Samba e comida, na cidade do Rio de Janeiro, têm uma história entrelaçada. O ritmo, como manifestação cultural, foi ganhando corpo em festejos e reuniões que aconteciam nas casas das tias baianas, reduto negro carioca, no início do século XX. Essas casas, situadas na região batizada por Heitor dos Prazeres como “Pequena África”, formavam uma territorialidade negra no Rio, do Cais do Porto à Cidade Nova, na Praça Onze, no interstício entre o Centro e a Zona Norte da cidade.
O Rio de Janeiro, africanizado desde o século XVI, foi se reafricanizando ao longo dos séculos. Com o infame título de principal porto atlântico e maior cidade escravista das Américas, por aqui se formou, assim como em Salvador (BA) e Recife (PE), um ambiente multicultural africano, segundo Marcos J. M de Carvalho (2018, p. 157). O Rio de Janeiro se torna uma cidade negra.

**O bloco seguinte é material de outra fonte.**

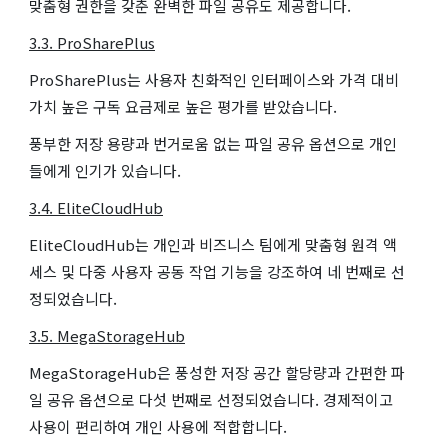
맞춤형 권한을 갖춘 완벽한 파일 공유도 제공합니다.
3.3. ProSharePlus
ProSharePlus는 사용자 친화적인 인터페이스와 가격 대비
가치 높은 구독 요금제로 높은 평가를 받았습니다.
풍부한 저장 용량과 번거로움 없는 파일 공유 옵션으로 개인
들에게 인기가 있습니다.
3.4. EliteCloudHub
EliteCloudHub는 개인과 비즈니스 팀에게 맞춤형 원격 액
세스 및 다중 사용자 공동 작업 기능을 강조하여 네 번째로 선
정되었습니다.
3.5. MegaStorageHub
MegaStorageHub은 풍성한 저장 공간 할당량과 간편한 파
일 공유 옵션으로 다섯 번째로 선정되었습니다. 경제적이고
사용이 편리하여 개인 사용에 적합합니다.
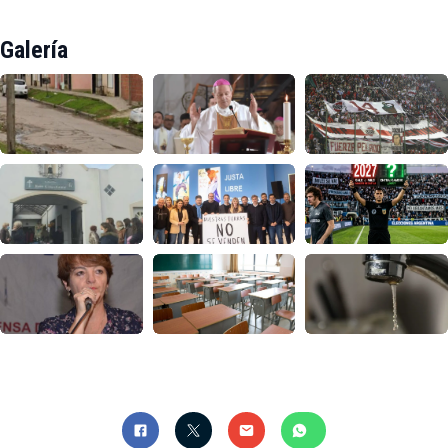
Galería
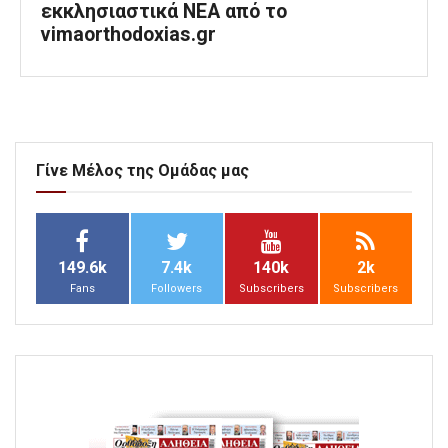
εκκλησιαστικά ΝΕΑ από το
vimaorthodoxias.gr
Γίνε Μέλος της Ομάδας μας
149.6k
7.4k
140k
2k
Fans
Followers
Subscribers
Subscribers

No final do século XIX, com a Abolição e República, aumenta o fluxo de imigrantes baianos para cá, em busca de melhores condições de vida na capital do país. O artigo de Mônica Velloso (1990) trata desse processo, mostrando que essa imigração estava associada com uma ampla rede de solidariedade e parentesco na capital. A autora mostra, também, o papel preponderante que as mulheres tiveram, as chamadas “tias”, categoria que ressalta o parentesco ampliado, cujas casas funcionavam como reduto e referência para os recém-chegados. Pessoas como Tia Davina, Sadata, Perpétua, Veridiana, Calu Boneca, Maria Amélia, Rosa Olé, Gracinda, Ciata, Perciliana, entre outras. Mônica Velloso diz que a casa das tias era um polo aglutinador e de socialização da comunidade negra, espaço onde era possível se atualizar das novidades, além de comer, sambar, criar, casar e tudo mais que a sociabilidade construída nesses espaços permitia.
Comida aparece como elemento agregador em diversos contextos culturais. Receber alguém em casa sem oferecer o que comer e beber pode dar o que falar. Os festejos e reuniões são sempre acompanhados de alimentos, que de acordo com a ocasião, pode assumir a forma de “comida típica”. O trabalho de Mônica Velloso é importante porque mostra como, afinal, a “baianada” da Pequena África, introduzindo novos hábitos, costumes e valores, influenciou a cultura carioca. E foi nesse microcosmo político-cultural que se formou o samba carioca. Ao longo do século XX, o samba foi ganhando novos formatos e público; foi marginalizado e depois incorporado pelas políticas de Estado; agonizou em alguns momentos, mas jamais se entregou ao suspiro derradeiro, como cantou Beth Carvalho.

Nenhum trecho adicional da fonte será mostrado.